*** Begin section ***

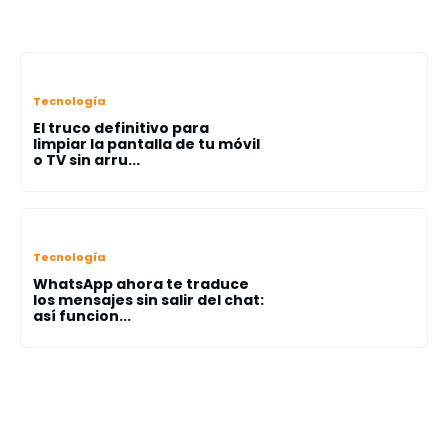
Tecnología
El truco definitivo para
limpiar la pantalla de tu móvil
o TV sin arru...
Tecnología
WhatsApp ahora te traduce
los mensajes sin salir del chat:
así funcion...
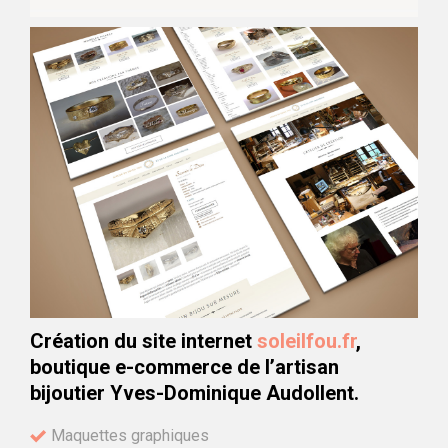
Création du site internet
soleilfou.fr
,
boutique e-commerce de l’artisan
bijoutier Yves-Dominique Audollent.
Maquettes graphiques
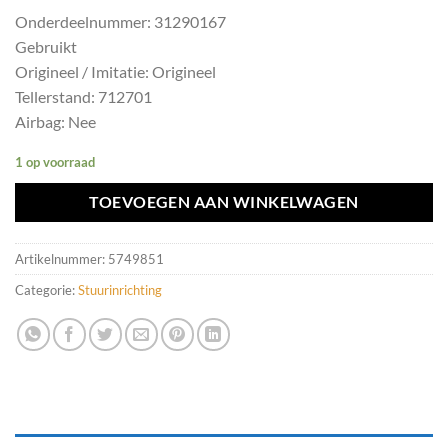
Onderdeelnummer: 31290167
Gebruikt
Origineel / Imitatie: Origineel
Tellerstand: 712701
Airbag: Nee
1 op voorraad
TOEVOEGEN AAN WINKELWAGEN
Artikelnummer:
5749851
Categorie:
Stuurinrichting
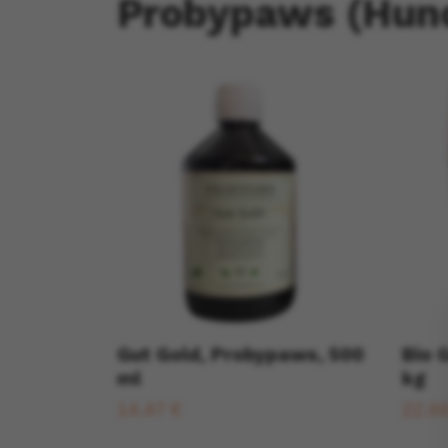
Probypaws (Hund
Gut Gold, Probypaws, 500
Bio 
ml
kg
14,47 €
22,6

*** End section ***
*** Begin section ***

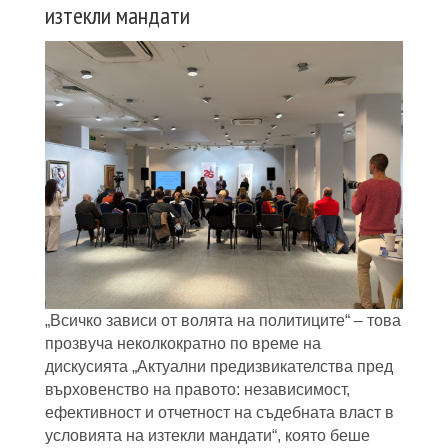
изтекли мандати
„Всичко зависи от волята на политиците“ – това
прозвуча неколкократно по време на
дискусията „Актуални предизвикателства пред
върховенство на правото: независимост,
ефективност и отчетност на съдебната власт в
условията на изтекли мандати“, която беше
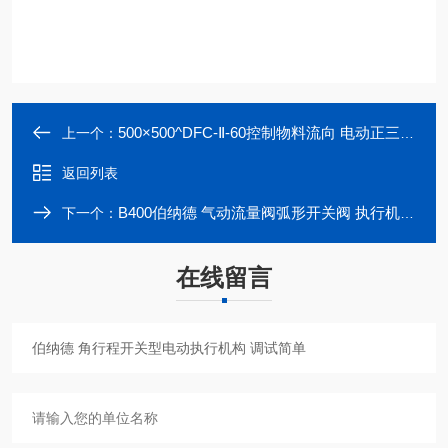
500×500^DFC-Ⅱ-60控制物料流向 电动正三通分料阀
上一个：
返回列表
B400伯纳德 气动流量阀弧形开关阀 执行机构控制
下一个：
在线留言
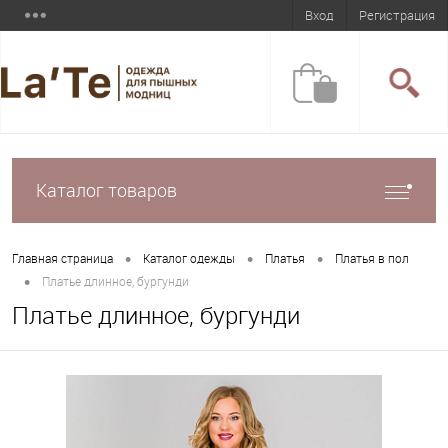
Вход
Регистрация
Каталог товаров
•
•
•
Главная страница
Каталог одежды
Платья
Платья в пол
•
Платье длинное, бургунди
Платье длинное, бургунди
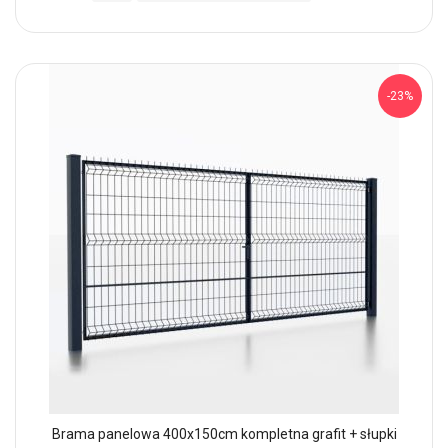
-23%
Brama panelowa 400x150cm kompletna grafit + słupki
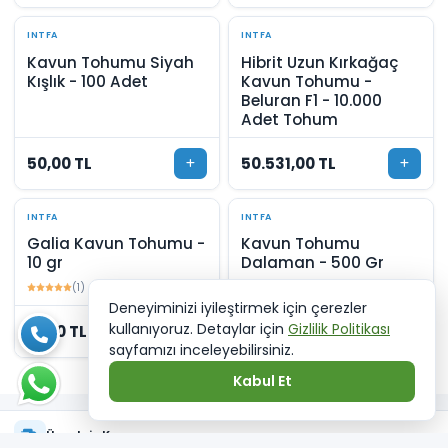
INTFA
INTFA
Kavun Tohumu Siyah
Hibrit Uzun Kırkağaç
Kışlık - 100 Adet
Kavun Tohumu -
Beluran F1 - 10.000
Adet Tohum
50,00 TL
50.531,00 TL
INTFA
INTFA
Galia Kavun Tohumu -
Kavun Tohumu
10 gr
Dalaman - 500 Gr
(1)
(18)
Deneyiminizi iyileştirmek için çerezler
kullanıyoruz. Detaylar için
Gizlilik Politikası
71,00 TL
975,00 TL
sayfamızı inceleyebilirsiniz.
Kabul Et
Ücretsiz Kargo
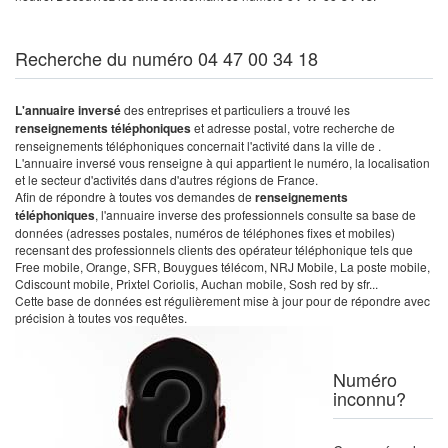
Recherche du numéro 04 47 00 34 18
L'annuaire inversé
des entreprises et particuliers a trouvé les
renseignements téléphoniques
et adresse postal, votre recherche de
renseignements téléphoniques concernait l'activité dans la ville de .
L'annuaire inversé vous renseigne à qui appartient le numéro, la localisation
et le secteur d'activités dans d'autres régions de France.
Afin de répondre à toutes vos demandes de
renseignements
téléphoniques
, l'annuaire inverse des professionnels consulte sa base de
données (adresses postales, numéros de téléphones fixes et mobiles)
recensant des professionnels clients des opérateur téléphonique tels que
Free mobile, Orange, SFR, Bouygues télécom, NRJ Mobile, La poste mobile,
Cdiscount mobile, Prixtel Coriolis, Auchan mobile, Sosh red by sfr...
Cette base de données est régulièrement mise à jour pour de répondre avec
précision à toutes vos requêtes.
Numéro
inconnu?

*** End section ***
*** Begin section ***

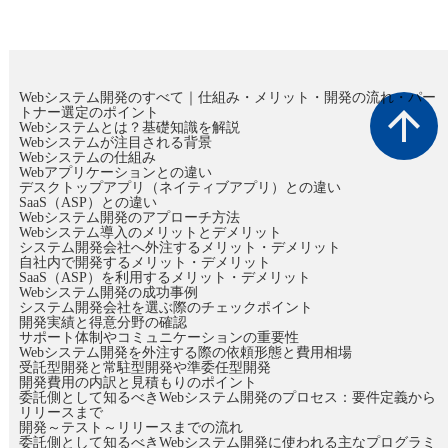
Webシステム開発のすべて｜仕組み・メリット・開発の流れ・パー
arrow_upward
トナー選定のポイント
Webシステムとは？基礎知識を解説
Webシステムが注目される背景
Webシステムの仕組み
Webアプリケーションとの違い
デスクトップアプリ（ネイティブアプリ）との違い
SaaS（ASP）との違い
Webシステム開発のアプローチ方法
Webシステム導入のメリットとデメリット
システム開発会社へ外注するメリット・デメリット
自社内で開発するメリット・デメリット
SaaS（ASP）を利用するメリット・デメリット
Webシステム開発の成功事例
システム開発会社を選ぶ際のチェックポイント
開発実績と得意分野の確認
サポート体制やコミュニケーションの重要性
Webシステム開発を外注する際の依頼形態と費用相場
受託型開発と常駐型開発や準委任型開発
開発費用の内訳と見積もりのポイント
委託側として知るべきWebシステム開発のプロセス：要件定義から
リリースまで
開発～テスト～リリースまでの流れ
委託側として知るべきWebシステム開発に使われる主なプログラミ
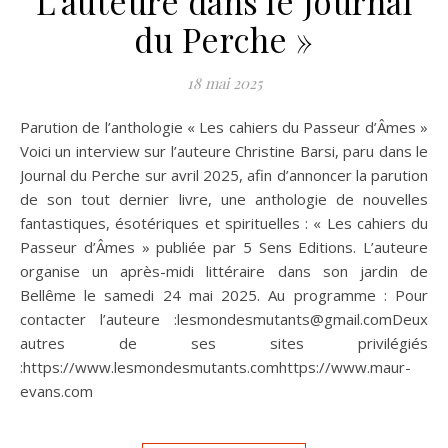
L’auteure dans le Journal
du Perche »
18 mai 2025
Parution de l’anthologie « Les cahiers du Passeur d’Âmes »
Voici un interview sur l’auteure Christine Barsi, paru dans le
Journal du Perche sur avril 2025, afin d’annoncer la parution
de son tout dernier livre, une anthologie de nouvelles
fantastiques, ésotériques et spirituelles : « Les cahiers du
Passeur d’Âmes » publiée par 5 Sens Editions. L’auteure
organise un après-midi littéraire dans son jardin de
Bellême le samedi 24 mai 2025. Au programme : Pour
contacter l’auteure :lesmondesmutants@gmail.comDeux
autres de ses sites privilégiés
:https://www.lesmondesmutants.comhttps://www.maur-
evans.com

*** End section ***

▶ **DESCRIPTION OF THE TASK**: Go over the listing above and return each line with "anthologie".

▶ **ANSWER AREA**:
Parution de l’anthologie « Les cahiers du Passeur d’Âmes »
de son tout dernier livre, une anthologie de nouvelles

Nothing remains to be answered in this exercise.